Where: 2−14-16 Kitazawa, 2F, Setagaya-ku, Tokyo
Business Hours: Mon to Sun, 11 a.m. to 9 p.m.
Named after Tom Waits’s famous song, this second-hand clothing store is inspired by flea markets in the 40s-80s in Europe and America. The store has two locations in Tokyo—Koenji and Shimokitazawa— and with daily arrivals in both shops, there won’t be any shortcomings for all those old-fashioned and accessory lovers who dream of a nostalgic vintage atmosphere.
From mid 20th century inspired jewelry to accessories like Long pearl necklaces, bold Art Deco colors, faux gemstones, cloche hats and beaded evening dresses inspired by ‘flappers’, a little trip to heaven is a one-way ticket to vintage paradise.
Where: 2−26−19, Hills 2, Kitazawa, Setagaya-ku, Tokyo
Business Hours: Mon to Sun, 11 a.m. to 9.30 p.m.
Where: 4-24-7, 1F, Koenjiminami, Suginami, Tokyo
Business Hours: Mon to Sun, 11.30 a.m. to 9.30 p.m.

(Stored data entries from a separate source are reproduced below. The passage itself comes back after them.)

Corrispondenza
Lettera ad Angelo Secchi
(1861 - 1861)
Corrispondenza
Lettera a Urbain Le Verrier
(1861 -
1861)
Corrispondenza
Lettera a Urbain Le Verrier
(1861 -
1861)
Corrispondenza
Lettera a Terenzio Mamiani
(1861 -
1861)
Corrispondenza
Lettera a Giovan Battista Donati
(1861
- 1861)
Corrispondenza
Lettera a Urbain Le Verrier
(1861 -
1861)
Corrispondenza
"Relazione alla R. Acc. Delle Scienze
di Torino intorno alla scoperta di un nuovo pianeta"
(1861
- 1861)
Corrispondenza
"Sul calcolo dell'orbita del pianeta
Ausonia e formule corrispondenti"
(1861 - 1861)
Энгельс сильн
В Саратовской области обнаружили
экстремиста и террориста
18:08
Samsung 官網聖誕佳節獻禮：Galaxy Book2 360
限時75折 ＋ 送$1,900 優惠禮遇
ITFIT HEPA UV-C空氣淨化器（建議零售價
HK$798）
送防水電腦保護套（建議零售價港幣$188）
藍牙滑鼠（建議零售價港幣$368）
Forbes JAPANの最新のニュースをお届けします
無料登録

In a sea of vintage shops, it might be difficult to find a budget-friendly used clothing store when it comes to luxurious items. 2nd Street is one of the well-known second-hand stores among locals with multiple locations around Japan. This store is a go-to for locals and dedicated thrifters, looking for retail items for a reasonable price.
During the winter days, this is the best place to shop for affordable sweaters, jumpers, outerwear, and pants. In spring and summer, they stock on various dresses, skirts, shorts and a variety of blouses and t-shirts for every personal style.

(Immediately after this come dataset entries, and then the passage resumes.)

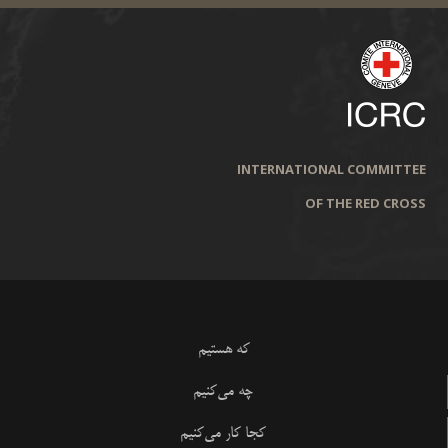
INTERNATIONAL COMMITTEE
OF THE RED CROSS
که هستیم
چه می‌کنیم
کجا کار می‌کنیم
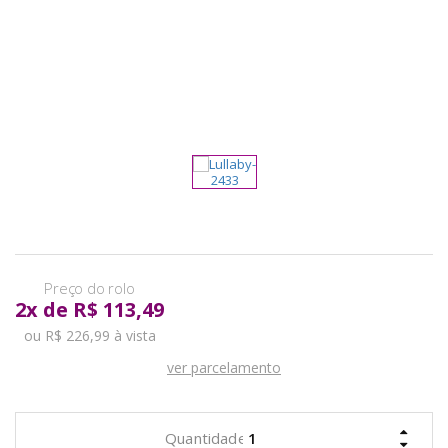
pela
Internet
2
x
de
R$ 113,49
ou R$ 226,99 à vista
ver parcelamento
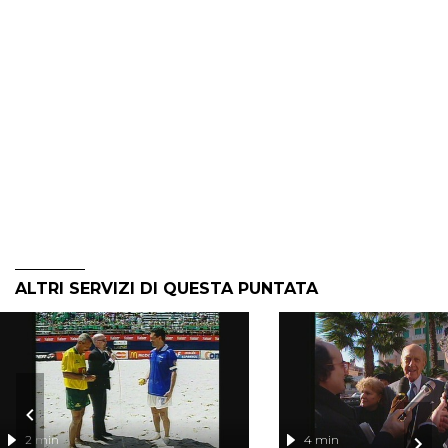
ALTRI SERVIZI DI QUESTA PUNTATA
2 min
4 min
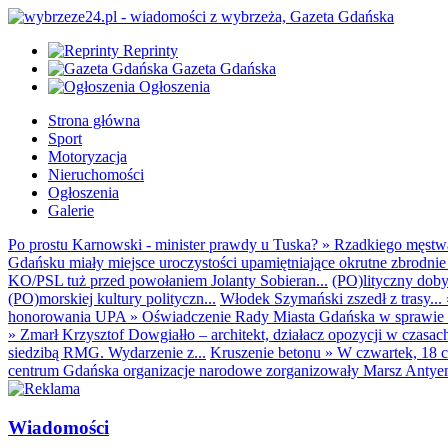
Reprinty
Gazeta Gdańska
Ogłoszenia
Strona główna
Sport
Motoryzacja
Nieruchomości
Ogłoszenia
Galerie
Po prostu Karnowski - minister prawdy u Tuska?
»
Rzadkiego męstwa 
Gdańsku miały miejsce uroczystości upamiętniające okrutne zbrodnie 
KO/PSL tuż przed powołaniem Jolanty Sobieran...
(PO)lityczny dobyt
(PO)morskiej kultury polityczn...
Włodek Szymański zszedł z trasy...
honorowania UPA
»
Oświadczenie Rady Miasta Gdańska w sprawie d
»
Zmarł Krzysztof Dowgiałło – architekt, działacz opozycji w czasac
siedzibą RMG. Wydarzenie z...
Kruszenie betonu
»
W czwartek, 18 c
centrum Gdańska organizacje narodowe zorganizowały Marsz Antyem
Wiadomości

Where: 4-26-4 Jingumae, Shibuya, Tokyo
Business Hours: Mon to Sun, 11 a.m. to 9 p.m.
Making the shift into a more environmentally friendly is not easy, a good start is letting go of all the clothes you don’t wear anymore. So why not earn some extra coins while you are at it? With multiple locations in Tokyo, Treasure Factory Style offers you not only the option to buy used clothing but also to sell your unwanted fashion items. Note this service is only available for residents in Japan.
They have a variety of outwear pieces: from trench/coats, puffer/leather jackets all the way to blazers, you name it!
Where: 2−3−9, 1F, Kitazawa, Setagaya-ku, Tokyo
Business Hours: Mon to Sun, 10 a.m to 9 p.m.
With two locations in Shimokitazawa, Sukonbu is a store that sells handmade jewelry of local artists. Both stores are curated with tiny cubes, in which each artist displays their handwork. By purchasing local artist goods, you encourage small businesses and simultaneously promote economic growth within your community.
Check out their hand-crafted earring pieces for yourself or as a special gift.
Setagaya 1st Branch
Where: 2−13−7, Kitazawa, Setagaya-ku, Tokyo
Business Hours: Mon to Sun, Noon to 8 pm
Setagaya 2nd Branch
Where: 2-25-8, Kitazawa, Setagaya-ku, Tokyo
Business Hours: Mon to Sun, Noon to 8 p.m.
As you can see there are many options for you to update your wardrobe without breaking your account and it comes with the environmental benefits of sticking with conscious consumerism rather than opting for a fast-fashion favorite. We hope this has been a helpful guide for your transition to a greener wardrobe.